LONDON — Two men face charges for their alleged role in a horse meat-tainted beef scandal that engulfed most of Europe in 2013. The case comes to court more than a year after the Food Safety Authority of Ireland (F.S.A.I.) broke the news that some food products sold throughout Ireland and the United Kingdom contained beef mixed with horse meat.

“It is alleged that Peter Boddy, owner of a West Yorkshire slaughterhouse and game dealer, and David Moss, the manager of the slaughterhouse, failed to comply with traceability requirements for horses slaughtered at their premises, contrary to regulation 4 of the General Food Regulations 2004,” said Sue Patten, the head of fraud at the Crown Prosecution Service. “They are charged with two counts of this offence between July 1, 2012, and Feb. 12, 2013. In addition, David Moss is charged with one count of forgery relating to an allegedly falsified invoice for the sale of horse meat.”

The case follows an investigation by the Food Standards Agency, Dyfed-Powys Police in Wales and Calderdale Council in West Yorkshire.

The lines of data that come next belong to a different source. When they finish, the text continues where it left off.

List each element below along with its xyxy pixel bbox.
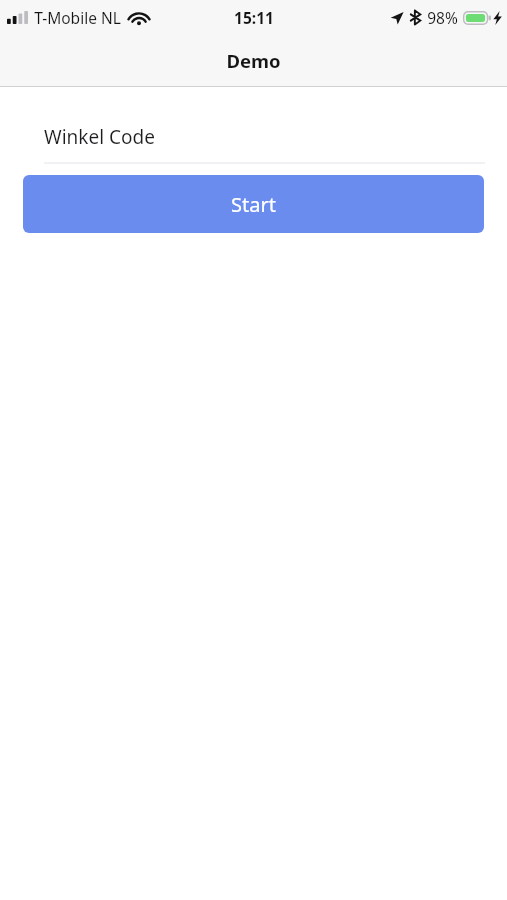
staticText: T-Mobile NL: [34, 7, 121, 28]
staticText: Start: [231, 191, 276, 218]
button[interactable]: Start: [23, 175, 484, 233]
staticText: 15:11: [234, 7, 274, 28]
staticText: Demo: [226, 48, 281, 73]
staticText: Winkel Code: [44, 124, 155, 150]
staticText: 98%: [427, 7, 458, 28]
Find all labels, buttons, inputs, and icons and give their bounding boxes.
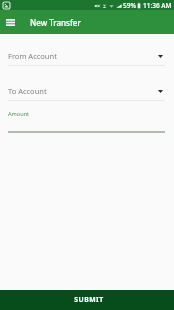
button[interactable]: Amount <box>0 108 174 133</box>
button[interactable]: To Account <box>0 82 174 101</box>
staticText: SUBMIT <box>74 295 104 304</box>
staticText: 59% <box>123 1 136 10</box>
button[interactable]: From Account <box>0 47 174 66</box>
staticText: New Transfer <box>30 17 81 28</box>
button[interactable]: Open navigation menu <box>0 10 20 34</box>
staticText: From Account <box>8 51 57 61</box>
staticText: Amount <box>8 110 30 118</box>
button[interactable]: SUBMIT <box>0 290 174 310</box>
staticText: 11:36 AM <box>143 1 172 10</box>
staticText: To Account <box>8 86 47 96</box>
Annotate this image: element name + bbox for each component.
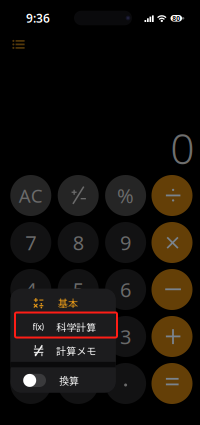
staticText: 換算 (59, 373, 79, 388)
button[interactable]: 0 (10, 363, 51, 404)
button[interactable] (11, 315, 116, 339)
staticText: 8 (73, 229, 84, 256)
staticText: f(x) (33, 322, 44, 332)
staticText: 6 (120, 276, 131, 303)
button[interactable] (11, 291, 116, 315)
button[interactable]: AC (10, 175, 51, 216)
button[interactable]: Divide (152, 175, 192, 216)
button[interactable]: Minus (152, 269, 192, 310)
button[interactable]: 9 (105, 222, 146, 263)
staticText: 2 (73, 323, 84, 350)
button[interactable]: 8 (58, 222, 99, 263)
staticText: 3 (120, 323, 131, 350)
staticText: 4 (25, 276, 36, 303)
button[interactable]: 2 (58, 316, 99, 357)
button[interactable]: % (105, 175, 146, 216)
button[interactable]: Plus (152, 316, 192, 357)
button[interactable]: 6 (105, 269, 146, 310)
staticText: 0 (25, 370, 36, 397)
staticText: 5 (73, 276, 84, 303)
button[interactable]: 4 (10, 269, 51, 310)
staticText: 7 (25, 229, 36, 256)
staticText: % (117, 182, 134, 209)
button[interactable] (58, 363, 99, 404)
staticText: 計算メモ (56, 343, 96, 358)
button[interactable]: 1 (10, 316, 51, 357)
staticText: 基本 (58, 296, 78, 310)
button[interactable]: Equals (152, 363, 192, 404)
staticText: 1 (25, 323, 36, 350)
button[interactable]: Toggle sign (58, 175, 99, 216)
button[interactable]: Decimal point (105, 363, 146, 404)
staticText: 0 (170, 119, 194, 176)
staticText: 9 (120, 229, 131, 256)
staticText: 科学計算 (56, 320, 96, 334)
button[interactable]: Calculator mode (4, 31, 32, 57)
staticText: AC (19, 183, 43, 208)
button[interactable]: 5 (58, 269, 99, 310)
button[interactable]: Multiply (152, 222, 192, 263)
button[interactable]: 3 (105, 316, 146, 357)
staticText: 80 (172, 14, 180, 23)
button[interactable] (11, 339, 116, 362)
button[interactable]: 換算 (11, 368, 116, 392)
staticText: 9:36 (26, 10, 50, 26)
button[interactable]: 7 (10, 222, 51, 263)
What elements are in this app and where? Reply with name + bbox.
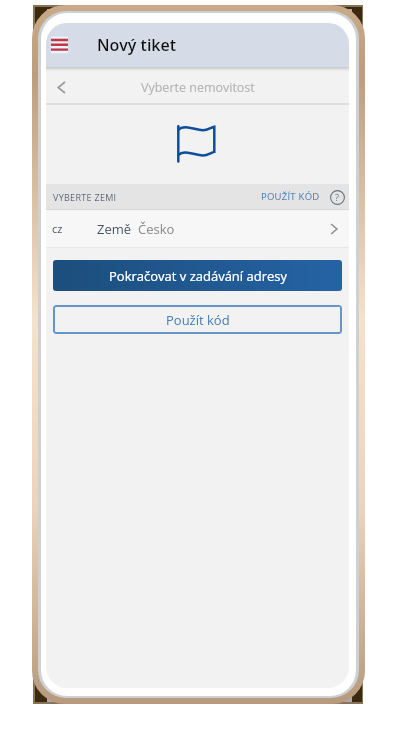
button[interactable]: Back xyxy=(46,71,76,103)
button[interactable]: Pokračovat v zadávání adresy xyxy=(53,260,342,291)
staticText: Vyberte nemovitost xyxy=(141,79,255,96)
staticText: POUŽÍT KÓD xyxy=(261,190,320,203)
staticText: Nový tiket xyxy=(97,34,177,56)
staticText: ? xyxy=(335,191,339,203)
staticText: Použít kód xyxy=(166,311,230,329)
button[interactable]: cz xyxy=(46,210,349,247)
button[interactable]: Help xyxy=(327,187,347,207)
button[interactable]: Použít kód xyxy=(53,305,342,334)
button[interactable]: Menu xyxy=(46,31,73,59)
staticText: VYBERTE ZEMI xyxy=(53,191,117,203)
button[interactable]: POUŽÍT KÓD xyxy=(258,185,323,208)
staticText: Země xyxy=(97,220,132,238)
staticText: Česko xyxy=(138,220,175,238)
staticText: cz xyxy=(52,221,63,236)
staticText: Pokračovat v zadávání adresy xyxy=(109,267,287,285)
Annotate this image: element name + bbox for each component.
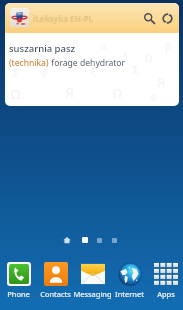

All individuals involved in the case will appear before the Westminster Magistrate's Court on April 14.

Law-enforcement officials arrested Mr. Boddy, owner of the Peter Boddy Slaughterhouse in Todmorden, West Yorkshire, in February. Boddy allegedly sold horse meat raw materials to another company, which were later made into kebabs and burgers and sold as beef. The Crown Prosecution noted that it is not being alleged that the meat was being sold as another meat.

The scandal unfolded in January 2013 after the F.S.A.I. discovered traces of horse meat in burgers sold at Tesco, Aldi, Lidl and other retailers. Traces of horse DNA also were found in frozen meat pies, lasagnas and spaghetti. The scandal became a pan-European crisis and the investigation into the source of the contamination spanned 12 months.